„Krieg ist eine CNN-Schlagzeile“

Wie Erwachsene nach dem Anschlag in den USA ihre Ängste auf Kinder übertragen – und was wirklich zu tun ist

Angela Schorr, 46, ist Professorin für Medienpsychologie und Pädagogische Psychologie an der Universität Siegen.

taz: Wie nehmen Kinder die Fernsehbilder von den Anschlägen in New York wahr?

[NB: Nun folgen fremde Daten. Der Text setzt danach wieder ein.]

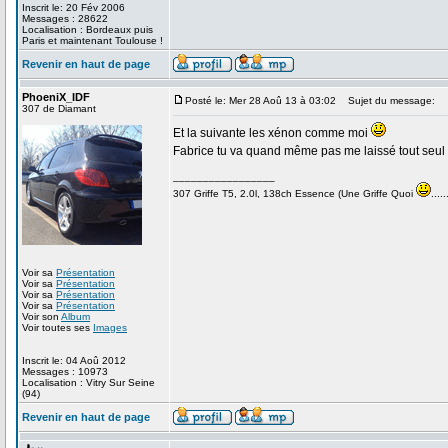
Inscrit le: 20 Fév 2006
Messages : 28622
Localisation : Bordeaux puis
Paris et maintenant Toulouse !
Revenir en haut de page
PhoeniX_IDF
Posté le: Mer 28 Aoû 13 à 03:02
Sujet du message:
307 de Diamant
Et la suivante les xénon comme moi
Fabrice tu va quand même pas me laissé tout seul 
_________________
307 Griffe T5, 2.0l, 138ch Essence (Une Griffe Quoi
.....
Voir sa
Présentation
Voir sa
Présentation
Voir sa
Présentation
Voir sa
Présentation
Voir son
Album
Voir toutes ses
Images
Inscrit le: 04 Aoû 2012
Messages : 10973
Localisation : Vitry Sur Seine
(94)
Revenir en haut de page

Angela Schorr: Nach ihrem kognitiven Entwicklungsstand. Ab fünf- bis etwa neunjährigen Kindern kann man davon ausgehen, dass sie es für einen Unfall halten. In ihrer ursprünglichen Vorstellung gibt es nicht die Idee, dass jemand absichtsvoll mit dem Flugzeug gegen ein Gebäude rast. Das ist praktisch immer die erste Interpretation – und die schützt das Kind, es regt sich weniger auf. Daran sollte man dann auch nicht rühren. Bei ältere Kinder, so ab neun Jahren, ist die Realitätswahrnehmung bereits stärker ausgeprägt, da gehen Vermutungen in kritischere Betrachtung über. Diese Kinder bekommen auch mit, worüber sich die Erwachsenen eigentlich aufregen.

Was können Eltern tun?

Die müssen von Fall zu Fall entscheiden, worüber sie das Kind aufklären. Man kann schon sagen: Es war eine Gruppe von Fanatikern. Bei älteren Kindern kann man die Idee eines religiösen Fanatikers einführen – das gehört zu vorurteilsfreier Erziehung. Keinesfalls sollte man sich drücken und denken: Damit mache ich alles noch schlimmer. Es ist wichtig, die ganz einfachen Schemata den Kindern nahe zu bringen, ohne sie vorurteilshaft zu belegen.

Lehrer rufen zur Solidarität mit Amerika auf, lassen die Schüler beten, malen und Kondolenzbriefe schreiben. Wird hier nicht dilettiert?

Wenn Kinder in der Schule Fragen stellen, zeigen sich natürlich auch die Lehrer überfordert. Wenn aber sowieso Malstunde ist und die Kinder haben diese Bilder im Kopf, warum sollen sie sie nicht aufmalen? Man muss es aber sehr einfach halten und sich wirklich gut überlegen, wie man es vermeiden kann, Vorurteile aufzubauen. Hier sind aber vor allem die Eltern gefragt.

Gerade Kinder sind doch durch zumindest visuell weit blutigere Katastrophenszenarien in Computerspielen oder der „Tagesschau“ geschult. Woraus resultieren die Ängste, wenn nicht aus den Bildern selbst?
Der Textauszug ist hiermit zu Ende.